Modelling runoff and erosion, and their mitigation, in burned Portuguese forest using the revised Morgan–Morgan–Finney model

• The revised MMF model is able to distinguish between land uses after wildfire.
• The revised MMF model is able to simulate the effects of mulching treatments.
• MMF predictions are improved by considering seasonal changes.
• MMF predictions are improved by taking into account soil wettability.
• The revised MMF is suitable as a post-wildfire management tool.

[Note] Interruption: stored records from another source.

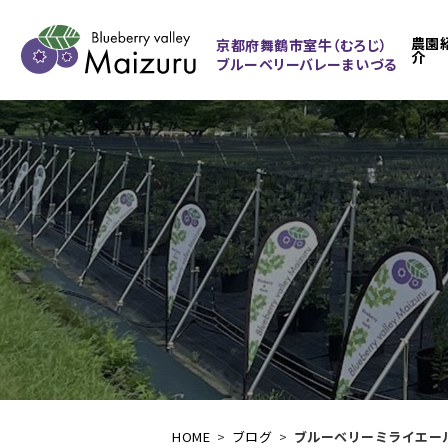
農園
京都府舞鶴市室牛（むろじ）
介
ブルーベリーバレーまいづる
ブルーベリーミライエー
HOME
ブログ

The revised Morgan–Morgan–Finney (MMF) model was used as a modelling approach, which has performed reasonably well to estimate soil losses for burned areas in humid Mediterranean forests in Portugal, and NW Spain. Simple model enhancement approaches are applied to recently burned pine and eucalypt forested areas in north-central Portugal and to subsequent post-wildfire rehabilitation treatments. Model enhancement is validated by applying it to another similar burned area to evaluate model calibration robustness and wider applicability. Model modifications involved: (1) focusing on intra-annual changes in parameters to incorporate seasonal differences in runoff and erosion; and (2) inclusion of soil water repellency in runoff predictions. The main results were that following wildfire and mulching in the plantations: (1) the revised model was able to predict first-year post-fire plot-scale runoff and erosion rates (NS(Runoff) = 0.54 and NS(Erosion) = 0.55) for both forest types, and (2) first year predictions were improved both by the seasonal changes in the model parameters (NS(Runoff) = 0.70 and NS(Erosion) = 0.83); and by considering the effect of soil water repellency on the runoff (NS(Runoff) = 0.81 and NS(Erosion) = 0.89), (3) the individual seasonal predictions were considered accurate (NS(Runoff) = 0.53 and NS(Erosion) = 0.71), and the inclusion of the soil water repellency in the model also improved the model at this base (NS(Runoff) = 0.72 and NS(Erosion) = 0.74). The revised MMF model proved capable of providing a simple set of criteria for management decisions about runoff and erosion mitigation measures in burned areas. The erosion predictions at the validation sites attested both to the robustness of the model and of the calibration parameters, suggesting a potential wider application.